→ **What you are asked to do**:
Could you copy the whole listing below exactly as written?

→ **Available data**:
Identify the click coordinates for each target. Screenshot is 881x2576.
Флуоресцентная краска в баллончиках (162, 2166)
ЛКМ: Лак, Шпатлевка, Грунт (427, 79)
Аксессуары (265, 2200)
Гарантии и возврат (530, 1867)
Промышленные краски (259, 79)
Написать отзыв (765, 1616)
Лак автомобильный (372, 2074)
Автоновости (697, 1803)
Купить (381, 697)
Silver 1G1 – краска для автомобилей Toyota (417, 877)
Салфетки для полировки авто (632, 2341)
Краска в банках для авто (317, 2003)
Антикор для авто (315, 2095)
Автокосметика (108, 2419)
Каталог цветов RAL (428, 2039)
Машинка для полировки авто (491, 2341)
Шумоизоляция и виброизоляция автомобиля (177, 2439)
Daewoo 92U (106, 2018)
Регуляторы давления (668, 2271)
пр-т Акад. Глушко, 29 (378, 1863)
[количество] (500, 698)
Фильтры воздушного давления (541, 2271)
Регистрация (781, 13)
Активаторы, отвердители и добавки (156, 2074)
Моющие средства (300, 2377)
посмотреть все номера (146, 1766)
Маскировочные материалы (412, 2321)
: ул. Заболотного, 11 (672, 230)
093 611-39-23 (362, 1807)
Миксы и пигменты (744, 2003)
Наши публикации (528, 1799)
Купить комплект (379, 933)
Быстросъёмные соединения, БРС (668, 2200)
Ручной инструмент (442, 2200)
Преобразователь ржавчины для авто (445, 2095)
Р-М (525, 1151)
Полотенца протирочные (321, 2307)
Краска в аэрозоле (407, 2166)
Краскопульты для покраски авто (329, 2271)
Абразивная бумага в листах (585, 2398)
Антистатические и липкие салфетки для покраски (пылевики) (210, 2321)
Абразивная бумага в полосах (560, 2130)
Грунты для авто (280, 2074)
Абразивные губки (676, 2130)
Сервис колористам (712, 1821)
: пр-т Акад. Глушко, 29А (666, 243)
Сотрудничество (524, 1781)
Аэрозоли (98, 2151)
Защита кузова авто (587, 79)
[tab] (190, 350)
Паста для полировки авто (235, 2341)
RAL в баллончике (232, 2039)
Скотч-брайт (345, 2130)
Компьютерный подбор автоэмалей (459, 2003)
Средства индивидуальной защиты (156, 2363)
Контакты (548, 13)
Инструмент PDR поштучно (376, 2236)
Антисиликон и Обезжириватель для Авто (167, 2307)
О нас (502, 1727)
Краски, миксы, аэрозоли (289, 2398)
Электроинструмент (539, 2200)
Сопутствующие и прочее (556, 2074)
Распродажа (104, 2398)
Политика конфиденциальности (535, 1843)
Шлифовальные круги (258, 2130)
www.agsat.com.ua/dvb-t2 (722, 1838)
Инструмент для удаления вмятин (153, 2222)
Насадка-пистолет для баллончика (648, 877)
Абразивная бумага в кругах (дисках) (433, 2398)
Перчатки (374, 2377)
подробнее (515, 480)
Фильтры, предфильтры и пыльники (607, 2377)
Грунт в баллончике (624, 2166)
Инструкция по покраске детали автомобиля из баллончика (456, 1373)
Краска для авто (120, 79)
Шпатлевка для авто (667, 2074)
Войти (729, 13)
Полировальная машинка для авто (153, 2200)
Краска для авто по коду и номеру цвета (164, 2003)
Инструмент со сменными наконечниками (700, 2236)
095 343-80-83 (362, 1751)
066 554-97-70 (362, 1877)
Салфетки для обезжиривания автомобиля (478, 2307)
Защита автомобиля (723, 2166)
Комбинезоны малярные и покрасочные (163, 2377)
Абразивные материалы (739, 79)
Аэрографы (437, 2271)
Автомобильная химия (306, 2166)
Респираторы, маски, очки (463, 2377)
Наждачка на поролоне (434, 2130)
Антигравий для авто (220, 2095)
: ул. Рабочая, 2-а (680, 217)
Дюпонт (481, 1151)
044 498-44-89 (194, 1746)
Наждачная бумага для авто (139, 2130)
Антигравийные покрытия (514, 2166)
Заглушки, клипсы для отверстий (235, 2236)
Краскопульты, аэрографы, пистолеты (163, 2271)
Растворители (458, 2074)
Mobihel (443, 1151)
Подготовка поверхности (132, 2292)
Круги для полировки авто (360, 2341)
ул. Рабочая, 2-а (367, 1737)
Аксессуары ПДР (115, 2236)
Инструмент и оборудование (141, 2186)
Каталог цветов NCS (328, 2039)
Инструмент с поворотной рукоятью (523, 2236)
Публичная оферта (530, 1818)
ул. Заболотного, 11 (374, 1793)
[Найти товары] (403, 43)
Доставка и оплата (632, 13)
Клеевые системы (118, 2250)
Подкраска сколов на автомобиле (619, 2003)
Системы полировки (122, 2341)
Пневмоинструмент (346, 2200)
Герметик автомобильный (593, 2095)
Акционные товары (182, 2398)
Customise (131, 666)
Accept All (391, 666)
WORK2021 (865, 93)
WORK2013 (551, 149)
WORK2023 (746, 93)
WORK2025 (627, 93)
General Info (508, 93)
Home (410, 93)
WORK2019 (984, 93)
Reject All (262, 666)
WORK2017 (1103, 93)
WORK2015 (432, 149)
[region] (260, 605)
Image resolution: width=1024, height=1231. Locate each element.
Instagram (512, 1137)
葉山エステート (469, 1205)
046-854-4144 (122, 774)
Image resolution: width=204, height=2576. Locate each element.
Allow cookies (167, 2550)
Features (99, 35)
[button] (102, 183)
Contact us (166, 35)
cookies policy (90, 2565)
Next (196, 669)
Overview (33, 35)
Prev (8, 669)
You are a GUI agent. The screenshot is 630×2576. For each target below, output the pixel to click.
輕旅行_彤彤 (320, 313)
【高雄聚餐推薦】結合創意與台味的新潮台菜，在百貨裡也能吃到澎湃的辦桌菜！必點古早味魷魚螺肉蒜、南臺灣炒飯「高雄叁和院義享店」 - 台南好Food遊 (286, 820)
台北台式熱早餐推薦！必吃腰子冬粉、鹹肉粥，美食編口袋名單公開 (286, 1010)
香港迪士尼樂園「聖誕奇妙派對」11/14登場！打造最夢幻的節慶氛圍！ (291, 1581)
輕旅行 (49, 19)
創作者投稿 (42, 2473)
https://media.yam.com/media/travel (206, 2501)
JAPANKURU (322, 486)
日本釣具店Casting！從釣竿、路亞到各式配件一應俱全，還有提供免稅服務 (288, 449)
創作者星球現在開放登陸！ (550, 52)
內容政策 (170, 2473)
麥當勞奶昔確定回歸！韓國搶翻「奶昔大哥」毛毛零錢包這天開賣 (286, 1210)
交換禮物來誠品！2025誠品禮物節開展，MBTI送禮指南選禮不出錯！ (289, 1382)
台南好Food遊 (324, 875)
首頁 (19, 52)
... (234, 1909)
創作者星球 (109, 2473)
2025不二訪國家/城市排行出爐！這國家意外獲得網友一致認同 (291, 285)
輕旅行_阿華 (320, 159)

→ **Exercise output**:
Identify the click coordinates for each target. Screenshot is 881x2576.
Флуоресцентная краска в баллончиках (162, 2166)
ЛКМ: Лак, Шпатлевка, Грунт (427, 79)
Аксессуары (265, 2200)
Гарантии и возврат (530, 1867)
Промышленные краски (259, 79)
Написать отзыв (765, 1616)
Лак автомобильный (372, 2074)
Автоновости (697, 1803)
Купить (381, 697)
Silver 1G1 – краска для автомобилей Toyota (417, 877)
Салфетки для полировки авто (632, 2341)
Краска в банках для авто (317, 2003)
Антикор для авто (315, 2095)
Автокосметика (108, 2419)
Каталог цветов RAL (428, 2039)
Машинка для полировки авто (491, 2341)
Шумоизоляция и виброизоляция автомобиля (177, 2439)
Daewoo 92U (106, 2018)
Регуляторы давления (668, 2271)
пр-т Акад. Глушко, 29 (378, 1863)
[количество] (500, 698)
Фильтры воздушного давления (541, 2271)
Регистрация (781, 13)
Активаторы, отвердители и добавки (156, 2074)
Моющие средства (300, 2377)
посмотреть все номера (146, 1766)
Маскировочные материалы (412, 2321)
: ул. Заболотного, 11 (672, 230)
093 611-39-23 (362, 1807)
Миксы и пигменты (744, 2003)
Наши публикации (528, 1799)
Купить комплект (379, 933)
Быстросъёмные соединения, БРС (668, 2200)
Ручной инструмент (442, 2200)
Преобразователь ржавчины для авто (445, 2095)
Р-М (525, 1151)
Полотенца протирочные (321, 2307)
Краска в аэрозоле (407, 2166)
Краскопульты для покраски авто (329, 2271)
Абразивная бумага в листах (585, 2398)
Антистатические и липкие салфетки для покраски (пылевики) (210, 2321)
Абразивная бумага в полосах (560, 2130)
Грунты для авто (280, 2074)
Абразивные губки (676, 2130)
Сервис колористам (712, 1821)
: пр-т Акад. Глушко, 29А (666, 243)
Сотрудничество (524, 1781)
Аэрозоли (98, 2151)
Защита кузова авто (587, 79)
[tab] (190, 350)
Паста для полировки авто (235, 2341)
RAL в баллончике (232, 2039)
Скотч-брайт (345, 2130)
Компьютерный подбор автоэмалей (459, 2003)
Средства индивидуальной защиты (156, 2363)
Контакты (548, 13)
Инструмент PDR поштучно (376, 2236)
Антисиликон и Обезжириватель для Авто (167, 2307)
О нас (502, 1727)
Краски, миксы, аэрозоли (289, 2398)
Электроинструмент (539, 2200)
Сопутствующие и прочее (556, 2074)
Распродажа (104, 2398)
Политика конфиденциальности (535, 1843)
Шлифовальные круги (258, 2130)
www.agsat.com.ua/dvb-t2 (722, 1838)
Инструмент для удаления вмятин (153, 2222)
Насадка-пистолет для баллончика (648, 877)
Абразивная бумага в кругах (дисках) (433, 2398)
Перчатки (374, 2377)
подробнее (515, 480)
Фильтры, предфильтры и пыльники (607, 2377)
Грунт в баллончике (624, 2166)
Инструкция по покраске детали автомобиля из баллончика (456, 1373)
Краска для авто (120, 79)
Шпатлевка для авто (667, 2074)
Войти (729, 13)
Полировальная машинка для авто (153, 2200)
Краска для авто по коду и номеру цвета (164, 2003)
Инструмент со сменными наконечниками (700, 2236)
095 343-80-83 (362, 1751)
066 554-97-70 (362, 1877)
Салфетки для обезжиривания автомобиля (478, 2307)
Защита автомобиля (723, 2166)
Комбинезоны малярные и покрасочные (163, 2377)
Абразивные материалы (739, 79)
Аэрографы (437, 2271)
Автомобильная химия (306, 2166)
Респираторы, маски, очки (463, 2377)
Наждачка на поролоне (434, 2130)
Антигравий для авто (220, 2095)
: ул. Рабочая, 2-а (680, 217)
Дюпонт (481, 1151)
044 498-44-89 (194, 1746)
Наждачная бумага для авто (139, 2130)
Антигравийные покрытия (514, 2166)
Заглушки, клипсы для отверстий (235, 2236)
Краскопульты, аэрографы, пистолеты (163, 2271)
Растворители (458, 2074)
Mobihel (443, 1151)
Подготовка поверхности (132, 2292)
Круги для полировки авто (360, 2341)
ул. Рабочая, 2-а (367, 1737)
Аксессуары ПДР (115, 2236)
Инструмент и оборудование (141, 2186)
Каталог цветов NCS (328, 2039)
Инструмент с поворотной рукоятью (523, 2236)
Публичная оферта (530, 1818)
ул. Заболотного, 11 (374, 1793)
[Найти товары] (403, 43)
Доставка и оплата (632, 13)
Клеевые системы (118, 2250)
Подкраска сколов на автомобиле (619, 2003)
Системы полировки (122, 2341)
Пневмоинструмент (346, 2200)
Герметик автомобильный (593, 2095)
Акционные товары (182, 2398)
Customise (131, 666)
Accept All (391, 666)
WORK2021 (865, 93)
WORK2013 (551, 149)
WORK2023 (746, 93)
WORK2025 (627, 93)
General Info (508, 93)
Home (410, 93)
WORK2019 (984, 93)
Reject All (262, 666)
WORK2017 (1103, 93)
WORK2015 (432, 149)
[region] (260, 605)
Image resolution: width=1024, height=1231. Locate each element.
Instagram (512, 1137)
葉山エステート (469, 1205)
046-854-4144 (122, 774)
Image resolution: width=204, height=2576. Locate each element.
Allow cookies (167, 2550)
Features (99, 35)
[button] (102, 183)
Contact us (166, 35)
cookies policy (90, 2565)
Next (196, 669)
Overview (33, 35)
Prev (8, 669)
You are a GUI agent. The screenshot is 630×2576. For each target below, output the pixel to click.
輕旅行_彤彤 (320, 313)
【高雄聚餐推薦】結合創意與台味的新潮台菜，在百貨裡也能吃到澎湃的辦桌菜！必點古早味魷魚螺肉蒜、南臺灣炒飯「高雄叁和院義享店」 - 台南好Food遊 (286, 820)
台北台式熱早餐推薦！必吃腰子冬粉、鹹肉粥，美食編口袋名單公開 (286, 1010)
香港迪士尼樂園「聖誕奇妙派對」11/14登場！打造最夢幻的節慶氛圍！ (291, 1581)
輕旅行 (49, 19)
創作者投稿 (42, 2473)
https://media.yam.com/media/travel (206, 2501)
JAPANKURU (322, 486)
日本釣具店Casting！從釣竿、路亞到各式配件一應俱全，還有提供免稅服務 (288, 449)
創作者星球現在開放登陸！ (550, 52)
內容政策 (170, 2473)
麥當勞奶昔確定回歸！韓國搶翻「奶昔大哥」毛毛零錢包這天開賣 (286, 1210)
交換禮物來誠品！2025誠品禮物節開展，MBTI送禮指南選禮不出錯！ (289, 1382)
台南好Food遊 (324, 875)
首頁 (19, 52)
... (234, 1909)
創作者星球 (109, 2473)
2025不二訪國家/城市排行出爐！這國家意外獲得網友一致認同 (291, 285)
輕旅行_阿華 (320, 159)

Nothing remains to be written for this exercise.